I have a data table called iso:
> iso
variant_id transcript_id is_NL counts nrows
1: chr10_129450960_T_C_b38 chr10_129467297_129536240 0 33029 458
2: chr10_129450960_T_C_b38 chr10_129467297_129536240 1 3477 54
3: chr10_129450960_T_C_b38 chr10_129467297_129536240 2 130 3
4: chr10_129450960_T_C_b38 chr10_129536378_129563778 0 51 458
5: chr10_129450960_T_C_b38 chr10_129536378_129563778 1 8 54
---
500148: chr9_34699703_G_C_b38 chr9_34649082_34649409 1 4214 57
500149: chr9_34699703_G_C_b38 chr9_34649082_34649409 2 171 2
500150: chr9_34699703_G_C_b38 chr9_34649565_34650368 0 48713 456
500151: chr9_34699703_G_C_b38 chr9_34649565_34650368 1 4932 57
500152: chr9_34699703_G_C_b38 chr9_34649565_34650368 2 208 2
I filtered it such that for each row, when is_NL == 0, only include the row if counts/nrows < 50 or when is_NL == c(1, 2), only include the row if counts/nrows < 50:
> iso[with(iso, (is_NL == 0 & counts/nrows < 50) |
+ (is_NL %in% c(1,2) & counts/nrows > 50)),]

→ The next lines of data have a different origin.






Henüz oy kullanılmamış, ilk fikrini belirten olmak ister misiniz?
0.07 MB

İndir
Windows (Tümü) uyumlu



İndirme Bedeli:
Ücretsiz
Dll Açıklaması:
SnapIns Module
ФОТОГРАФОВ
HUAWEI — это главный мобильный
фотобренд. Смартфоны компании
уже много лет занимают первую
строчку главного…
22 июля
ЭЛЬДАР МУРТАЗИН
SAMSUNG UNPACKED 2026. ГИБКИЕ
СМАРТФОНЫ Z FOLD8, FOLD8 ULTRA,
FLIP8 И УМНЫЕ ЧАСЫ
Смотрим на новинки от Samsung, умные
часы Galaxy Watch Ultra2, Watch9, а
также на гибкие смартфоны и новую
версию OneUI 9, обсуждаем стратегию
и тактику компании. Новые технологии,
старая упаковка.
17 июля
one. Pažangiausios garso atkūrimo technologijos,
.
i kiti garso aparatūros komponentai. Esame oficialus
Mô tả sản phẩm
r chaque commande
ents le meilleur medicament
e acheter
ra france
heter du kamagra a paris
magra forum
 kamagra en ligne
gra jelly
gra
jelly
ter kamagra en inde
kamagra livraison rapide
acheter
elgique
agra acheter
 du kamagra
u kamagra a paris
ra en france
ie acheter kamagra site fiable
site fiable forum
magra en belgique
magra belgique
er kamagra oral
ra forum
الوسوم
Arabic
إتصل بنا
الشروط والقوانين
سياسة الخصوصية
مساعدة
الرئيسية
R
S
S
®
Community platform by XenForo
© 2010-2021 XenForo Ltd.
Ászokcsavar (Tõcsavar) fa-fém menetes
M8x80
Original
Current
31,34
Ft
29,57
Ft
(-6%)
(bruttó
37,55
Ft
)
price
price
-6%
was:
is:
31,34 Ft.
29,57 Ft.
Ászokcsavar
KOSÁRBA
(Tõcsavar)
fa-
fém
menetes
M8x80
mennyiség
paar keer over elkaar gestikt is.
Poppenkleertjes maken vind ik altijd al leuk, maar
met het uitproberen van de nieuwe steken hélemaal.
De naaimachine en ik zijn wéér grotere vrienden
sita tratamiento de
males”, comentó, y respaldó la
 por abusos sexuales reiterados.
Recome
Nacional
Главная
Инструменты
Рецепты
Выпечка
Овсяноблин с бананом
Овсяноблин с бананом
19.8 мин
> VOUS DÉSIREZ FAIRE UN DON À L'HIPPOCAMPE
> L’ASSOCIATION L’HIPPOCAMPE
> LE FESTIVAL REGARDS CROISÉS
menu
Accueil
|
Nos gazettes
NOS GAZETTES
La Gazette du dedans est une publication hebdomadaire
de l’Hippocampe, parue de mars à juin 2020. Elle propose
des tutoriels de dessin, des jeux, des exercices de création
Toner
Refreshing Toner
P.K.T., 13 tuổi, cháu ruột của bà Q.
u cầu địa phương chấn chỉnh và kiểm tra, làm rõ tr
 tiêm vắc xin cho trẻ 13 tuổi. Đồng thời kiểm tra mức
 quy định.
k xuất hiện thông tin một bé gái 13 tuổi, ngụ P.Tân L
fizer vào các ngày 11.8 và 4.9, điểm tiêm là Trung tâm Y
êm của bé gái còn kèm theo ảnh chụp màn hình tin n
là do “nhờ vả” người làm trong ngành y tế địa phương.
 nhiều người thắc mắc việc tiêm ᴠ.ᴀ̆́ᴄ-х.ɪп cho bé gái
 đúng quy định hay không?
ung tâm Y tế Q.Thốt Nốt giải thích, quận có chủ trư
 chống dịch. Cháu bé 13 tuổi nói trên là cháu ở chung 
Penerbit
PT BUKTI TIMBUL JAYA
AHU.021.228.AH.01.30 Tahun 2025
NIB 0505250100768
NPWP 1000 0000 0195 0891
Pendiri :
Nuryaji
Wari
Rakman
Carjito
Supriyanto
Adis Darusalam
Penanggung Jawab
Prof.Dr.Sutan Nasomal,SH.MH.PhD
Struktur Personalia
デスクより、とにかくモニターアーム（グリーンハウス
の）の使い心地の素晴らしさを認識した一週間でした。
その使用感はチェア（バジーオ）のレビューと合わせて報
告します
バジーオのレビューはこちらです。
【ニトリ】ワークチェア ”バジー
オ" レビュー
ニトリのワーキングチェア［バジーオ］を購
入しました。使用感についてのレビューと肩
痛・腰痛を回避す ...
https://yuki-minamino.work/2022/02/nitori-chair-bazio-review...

variant_id transcript_id is_NL counts nrows
1: chr10_129450960_T_C_b38 chr10_129467297_129536240 1 3477 54
2: chr10_129450960_T_C_b38 chr10_129536378_129563778 0 51 458
3: chr10_129450960_T_C_b38 chr10_129536378_129707894 1 3847 54
4: chr10_129450960_T_C_b38 chr10_129701913_129707894 0 188 458
5: chr10_129450960_T_C_b38 chr10_129708044_129715519 0 17 458
---
198076: chr9_34699703_G_C_b38 chr9_34648908_34648997 0 611 456
198077: chr9_34699703_G_C_b38 chr9_34649082_34649409 1 4214 57
198078: chr9_34699703_G_C_b38 chr9_34649082_34649409 2 171 2
198079: chr9_34699703_G_C_b38 chr9_34649565_34650368 1 4932 57
198080: chr9_34699703_G_C_b38 chr9_34649565_34650368 2 208 2
However, now I realized that I only want to include rows whose other instances of matching variant_id and transcript_id meet that criteria. For example:
500150: chr9_34699703_G_C_b38 chr9_34649565_34650368 0 48713 456
500151: chr9_34699703_G_C_b38 chr9_34649565_34650368 1 4932 57
500152: chr9_34699703_G_C_b38 chr9_34649565_34650368 2 208 2
The above demonstrates what I mean. The variant_id and transcript_id pairs, for each value of is_NL, meets the criteria of either counts/nrows < 50 (when is_NL == 0) or counts/nrows > 50 (when is_NL == c(1, 2))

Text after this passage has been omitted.